The APDF is a rather loose-knit community of design firm owners, whose mission is to provide a forum for firms like Artefact to share ideas, report on how our business is doing, and learn from each other. We dedicate one of our quarterly meetings, the Leadership Exchange, to envisioning the role of design in the future. When I joined the APDF board last year, I took on developing the program for this year’s Leadership Exchange. My goal: invite speakers and design sessions that would provoke us to think beyond what is immediately possible and challenge us to imagine the Future.

Prototyping the Future

Brian David Johnson, Futurist, Intel

Brian has a pretty cool job. He gets paid to think, write and talk about the future and to challenge the people who sign his paycheck at Intel. More specifically, Brian imagines a future that is seven to ten years out as a way to anticipate the challenges and opportunities that future may offer. Central to Brian’s talk, called “Prototyping the Future,” is the idea that by the year 2020 we will reach the point where “compute moves to zero.”

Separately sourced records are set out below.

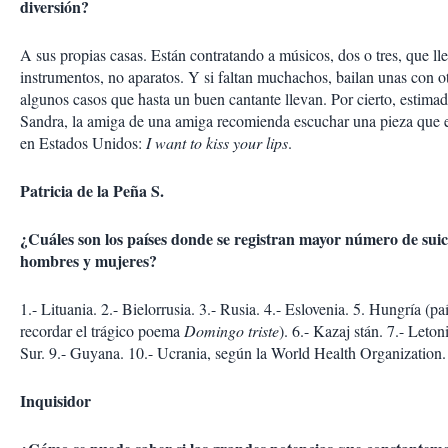
diversión?
A sus propias casas. Están contratando a músicos, dos o tres, que ll
instrumentos, no aparatos. Y si faltan muchachos, bailan unas con o
algunos casos que hasta un buen cantante llevan. Por cierto, estima
Sandra, la amiga de una amiga recomienda escuchar una pieza que
en Estados Unidos:
I want to kiss your lips
.
Patricia de la Peña S.
¿Cuáles son los países donde se registran mayor número de suic
hombres y mujeres?
1.- Lituania. 2.- Bielorrusia. 3.- Rusia. 4.- Eslovenia. 5. Hungría (p
recordar el trágico poema
Domingo triste
). 6.- Kazaj stán. 7.- Leton
Sur. 9.- Guyana. 10.- Ucrania, según la World Health Organization.
Inquisidor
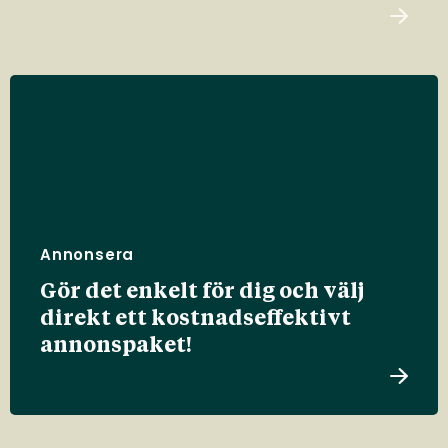
Annonsera
Gör det enkelt för dig och välj
direkt ett kostnadseffektivt
annonspaket!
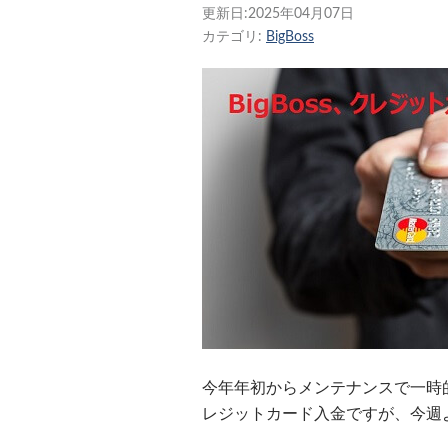
更新日:
2025年04月07日
カテゴリ:
BigBoss
今年年初からメンテナンスで一時
レジットカード入金ですが、今週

As we look back over the past 40 years of computing, we can see the reduction in volume over time, from the mass of the mainframe to the ultra-portability of mobile devices today. By extrapolating this trend out to the year 2020, we can expect computing to all but disappear and become truly ubiquitous. This will have a profound effect on all of us, and when (not if, when) this happens we can expect computers to literally become part of the fabric of our lives. This is what is driving today’s wearable computing revolution.

Johnson argues science fiction offers us a wealth of ideas about new technologies and devices. Good science fiction also raises the questions about the social impact and outcome of the technology. And we, as 21st Century Designers need to be brave enough to ask ourselves these questions. After all, isn’t Google Glass only a step away from the “lighthoek” invention of sci-fi writer Ian McDonald?

Mosquitoes and Lasers

Pablos Holman, Inventor, Intellectual Ventures

With his funky glasses and forward fashion sense, Pablos looks like he just arrived from the future. He calls himself an inventor, and his job at invention marketplace Intellectual Ventures, is to investigate wildly radical solutions to some of the earth’s biggest challenges. Some of the projects on Pablos’s plate include a fission reactor powered by nuclear waste, a machine to suppress hurricanes, as well as a way to combat malaria. Regardless of what the challenge he is trying to tackle is, Pablos and his team at Intellectual Ventures have a unique approach – start with thinking differently about the problem before you think about its solutions. The result is often unexpected. Take, for example, the malaria problem. Traditional approaches such as mosquito nets are low cost but in a way they are quite restrictive. Pablos’ team tackles a different aspect of the problem – the way mosquitos move.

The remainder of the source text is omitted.